[EXERCISE BRIEF]: All of the data, except its images, should be set down exactly as it appears.

★ ★ ★ ★ ★

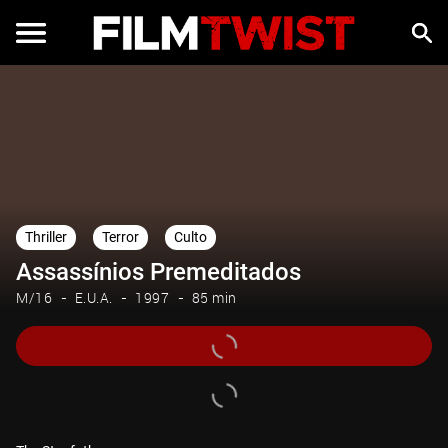
Thriller
Terror
Culto
Assassínios Premeditados
M/16
E.U.A.
1997
85 min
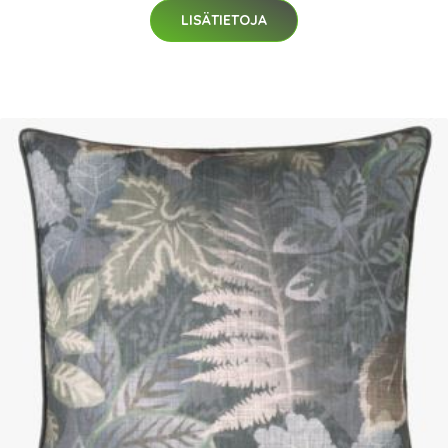
LISÄTIETOJA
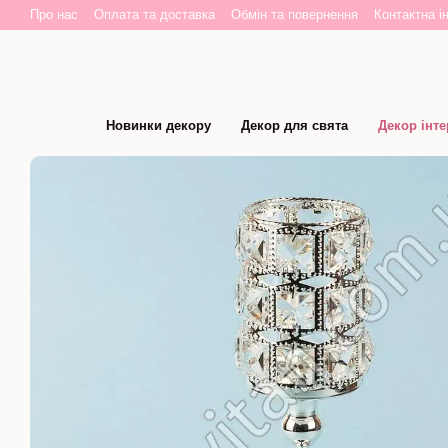
Перейти до основного контенту
Про нас
Оплата та доставка
Обмін та повернення
Контактна і
Новинки декору
Декор для свята
Декор інте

★ ★ ★ ★ ★

[SOLUTION TO THE EXERCISE]:
Thriller
Terror
Culto
Assassínios Premeditados
M/16
E.U.A.
1997
85 min
LISÄTIETOJA
Перейти до основного контенту
Про нас
Оплата та доставка
Обмін та повернення
Контактна і
Новинки декору
Декор для свята
Декор інте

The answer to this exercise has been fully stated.